## [The problem]
If a line in the records below contains "SDSU", copy that line.

## [Records to use]

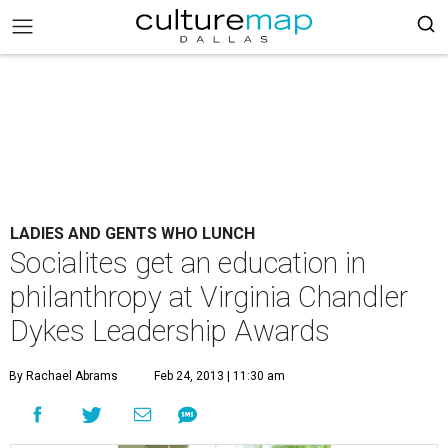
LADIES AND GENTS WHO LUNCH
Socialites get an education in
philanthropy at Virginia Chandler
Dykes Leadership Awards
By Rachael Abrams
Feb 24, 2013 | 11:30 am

==

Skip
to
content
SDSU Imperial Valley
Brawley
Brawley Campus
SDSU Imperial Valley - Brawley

==

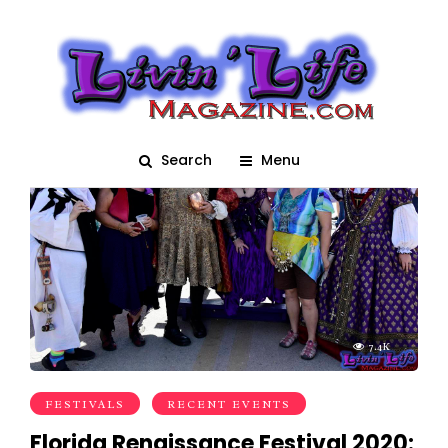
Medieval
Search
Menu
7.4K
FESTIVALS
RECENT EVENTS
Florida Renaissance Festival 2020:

## [Reply to the exercise]
SDSU Imperial Valley
SDSU Imperial Valley - Brawley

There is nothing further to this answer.